Dataset extract Start Marker
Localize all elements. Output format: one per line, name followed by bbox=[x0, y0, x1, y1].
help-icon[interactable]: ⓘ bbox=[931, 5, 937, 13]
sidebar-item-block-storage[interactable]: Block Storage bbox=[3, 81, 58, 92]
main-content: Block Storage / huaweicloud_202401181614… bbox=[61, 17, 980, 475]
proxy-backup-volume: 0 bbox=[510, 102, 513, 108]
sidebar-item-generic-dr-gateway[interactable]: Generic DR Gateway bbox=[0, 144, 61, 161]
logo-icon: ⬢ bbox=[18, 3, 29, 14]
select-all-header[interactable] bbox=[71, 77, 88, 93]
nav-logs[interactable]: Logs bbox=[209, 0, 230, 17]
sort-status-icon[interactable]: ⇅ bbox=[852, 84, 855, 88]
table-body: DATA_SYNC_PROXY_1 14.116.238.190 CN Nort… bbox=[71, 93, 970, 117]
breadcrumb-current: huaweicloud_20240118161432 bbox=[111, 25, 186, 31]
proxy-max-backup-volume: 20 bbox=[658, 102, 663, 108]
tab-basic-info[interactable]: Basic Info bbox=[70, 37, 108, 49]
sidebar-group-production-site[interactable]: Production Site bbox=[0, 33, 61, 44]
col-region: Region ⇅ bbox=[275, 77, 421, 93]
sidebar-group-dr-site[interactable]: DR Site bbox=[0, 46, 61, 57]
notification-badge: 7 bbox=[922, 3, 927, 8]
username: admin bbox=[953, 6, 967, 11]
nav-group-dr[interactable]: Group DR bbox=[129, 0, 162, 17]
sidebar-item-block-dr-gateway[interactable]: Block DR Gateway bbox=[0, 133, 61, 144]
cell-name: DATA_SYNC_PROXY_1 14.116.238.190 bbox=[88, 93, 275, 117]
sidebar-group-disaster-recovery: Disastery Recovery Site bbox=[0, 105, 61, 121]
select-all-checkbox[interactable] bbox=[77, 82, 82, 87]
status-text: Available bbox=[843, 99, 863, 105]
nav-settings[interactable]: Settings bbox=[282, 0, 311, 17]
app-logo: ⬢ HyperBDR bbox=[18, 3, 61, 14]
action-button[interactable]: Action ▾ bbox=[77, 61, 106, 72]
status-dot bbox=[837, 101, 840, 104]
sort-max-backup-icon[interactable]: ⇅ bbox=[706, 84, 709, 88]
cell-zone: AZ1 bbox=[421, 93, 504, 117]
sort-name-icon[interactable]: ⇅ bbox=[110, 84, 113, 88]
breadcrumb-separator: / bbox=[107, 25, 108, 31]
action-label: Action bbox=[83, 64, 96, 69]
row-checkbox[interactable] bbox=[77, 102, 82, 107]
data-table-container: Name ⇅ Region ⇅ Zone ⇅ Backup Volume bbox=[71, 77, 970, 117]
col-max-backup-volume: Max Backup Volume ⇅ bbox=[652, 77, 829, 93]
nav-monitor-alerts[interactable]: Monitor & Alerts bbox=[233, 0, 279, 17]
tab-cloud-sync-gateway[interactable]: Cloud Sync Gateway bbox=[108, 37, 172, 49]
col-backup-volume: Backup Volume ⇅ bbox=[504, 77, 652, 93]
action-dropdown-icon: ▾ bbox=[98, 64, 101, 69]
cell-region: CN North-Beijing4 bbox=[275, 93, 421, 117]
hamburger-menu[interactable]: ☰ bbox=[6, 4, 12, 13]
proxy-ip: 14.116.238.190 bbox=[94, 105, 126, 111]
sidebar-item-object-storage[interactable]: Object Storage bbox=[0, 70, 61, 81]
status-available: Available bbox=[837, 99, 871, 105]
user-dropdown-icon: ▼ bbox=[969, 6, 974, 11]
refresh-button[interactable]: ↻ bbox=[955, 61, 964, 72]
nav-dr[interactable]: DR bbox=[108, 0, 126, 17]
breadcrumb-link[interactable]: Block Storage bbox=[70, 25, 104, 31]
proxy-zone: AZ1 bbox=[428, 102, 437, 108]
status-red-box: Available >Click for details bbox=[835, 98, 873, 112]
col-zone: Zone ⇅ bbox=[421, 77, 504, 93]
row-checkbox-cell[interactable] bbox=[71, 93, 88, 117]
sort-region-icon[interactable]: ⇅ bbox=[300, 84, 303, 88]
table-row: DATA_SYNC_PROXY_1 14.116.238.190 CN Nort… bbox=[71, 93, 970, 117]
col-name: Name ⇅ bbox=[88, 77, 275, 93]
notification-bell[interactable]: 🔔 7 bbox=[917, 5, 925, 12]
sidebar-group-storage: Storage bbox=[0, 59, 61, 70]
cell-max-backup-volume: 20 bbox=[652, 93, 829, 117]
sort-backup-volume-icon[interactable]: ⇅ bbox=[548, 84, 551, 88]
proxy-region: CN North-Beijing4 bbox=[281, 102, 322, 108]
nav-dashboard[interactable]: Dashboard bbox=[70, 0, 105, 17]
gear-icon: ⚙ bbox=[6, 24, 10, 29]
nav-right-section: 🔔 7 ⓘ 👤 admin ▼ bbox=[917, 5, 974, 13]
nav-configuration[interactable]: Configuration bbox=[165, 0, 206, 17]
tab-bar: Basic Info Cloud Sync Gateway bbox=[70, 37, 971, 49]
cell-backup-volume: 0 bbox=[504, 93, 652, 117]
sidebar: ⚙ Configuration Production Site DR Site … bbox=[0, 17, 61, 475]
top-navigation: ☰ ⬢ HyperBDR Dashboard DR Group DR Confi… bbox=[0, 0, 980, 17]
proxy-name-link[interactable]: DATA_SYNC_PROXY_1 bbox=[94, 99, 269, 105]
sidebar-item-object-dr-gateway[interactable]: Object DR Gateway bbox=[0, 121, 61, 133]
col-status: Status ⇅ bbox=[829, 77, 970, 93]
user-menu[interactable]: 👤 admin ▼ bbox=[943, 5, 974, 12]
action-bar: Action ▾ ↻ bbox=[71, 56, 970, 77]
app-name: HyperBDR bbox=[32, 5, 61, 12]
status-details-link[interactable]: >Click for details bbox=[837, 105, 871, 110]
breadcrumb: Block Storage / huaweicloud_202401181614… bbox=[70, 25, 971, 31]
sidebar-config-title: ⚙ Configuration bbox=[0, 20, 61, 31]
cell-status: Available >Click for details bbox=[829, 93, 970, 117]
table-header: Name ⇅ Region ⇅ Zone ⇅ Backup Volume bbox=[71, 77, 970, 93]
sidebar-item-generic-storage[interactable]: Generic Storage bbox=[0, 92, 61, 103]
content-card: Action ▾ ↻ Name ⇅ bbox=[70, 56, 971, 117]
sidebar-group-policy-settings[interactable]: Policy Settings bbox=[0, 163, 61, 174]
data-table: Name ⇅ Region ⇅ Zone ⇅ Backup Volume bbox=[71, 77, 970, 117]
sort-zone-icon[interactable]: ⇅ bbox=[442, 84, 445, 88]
Dataset extract End Marker
Dataset extract Start Marker
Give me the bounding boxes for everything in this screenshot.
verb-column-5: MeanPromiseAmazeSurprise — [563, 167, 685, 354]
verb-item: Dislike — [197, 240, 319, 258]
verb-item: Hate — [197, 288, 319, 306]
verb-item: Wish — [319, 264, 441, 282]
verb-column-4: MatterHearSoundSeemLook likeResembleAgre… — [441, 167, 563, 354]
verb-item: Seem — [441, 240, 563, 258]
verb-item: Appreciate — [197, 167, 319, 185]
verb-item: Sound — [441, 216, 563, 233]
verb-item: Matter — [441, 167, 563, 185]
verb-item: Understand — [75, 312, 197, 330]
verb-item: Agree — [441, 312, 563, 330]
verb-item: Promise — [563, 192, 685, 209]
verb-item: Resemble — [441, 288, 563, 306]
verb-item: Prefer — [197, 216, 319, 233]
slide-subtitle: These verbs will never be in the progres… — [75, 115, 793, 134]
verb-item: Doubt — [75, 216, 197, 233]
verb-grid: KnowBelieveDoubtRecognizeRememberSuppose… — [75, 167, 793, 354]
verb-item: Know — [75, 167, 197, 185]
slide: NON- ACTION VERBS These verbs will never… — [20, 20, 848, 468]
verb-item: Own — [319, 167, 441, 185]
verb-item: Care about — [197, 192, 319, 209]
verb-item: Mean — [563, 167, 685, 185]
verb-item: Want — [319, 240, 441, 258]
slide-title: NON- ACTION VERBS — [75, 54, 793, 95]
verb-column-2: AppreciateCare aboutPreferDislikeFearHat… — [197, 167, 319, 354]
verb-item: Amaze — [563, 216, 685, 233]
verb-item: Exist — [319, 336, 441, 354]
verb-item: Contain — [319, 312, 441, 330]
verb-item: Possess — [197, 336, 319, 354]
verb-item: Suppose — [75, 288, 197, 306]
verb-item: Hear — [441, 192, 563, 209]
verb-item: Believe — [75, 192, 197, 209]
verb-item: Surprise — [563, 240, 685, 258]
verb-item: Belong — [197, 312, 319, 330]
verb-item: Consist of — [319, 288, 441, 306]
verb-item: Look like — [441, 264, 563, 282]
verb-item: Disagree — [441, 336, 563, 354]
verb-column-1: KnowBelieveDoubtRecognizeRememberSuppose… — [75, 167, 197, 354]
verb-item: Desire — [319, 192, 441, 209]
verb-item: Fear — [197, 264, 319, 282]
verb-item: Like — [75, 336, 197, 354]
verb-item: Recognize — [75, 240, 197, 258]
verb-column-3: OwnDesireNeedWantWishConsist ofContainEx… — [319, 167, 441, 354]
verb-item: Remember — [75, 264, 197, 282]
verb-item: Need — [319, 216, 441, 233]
Dataset extract End Marker
For each line of the entries that includes "column", show that line.

Task answer:
verb-column-5: MeanPromiseAmazeSurprise — [563, 167, 685, 354]
verb-column-4: MatterHearSoundSeemLook likeResembleAgre… — [441, 167, 563, 354]
verb-column-2: AppreciateCare aboutPreferDislikeFearHat… — [197, 167, 319, 354]
verb-column-1: KnowBelieveDoubtRecognizeRememberSuppose… — [75, 167, 197, 354]
verb-column-3: OwnDesireNeedWantWishConsist ofContainEx… — [319, 167, 441, 354]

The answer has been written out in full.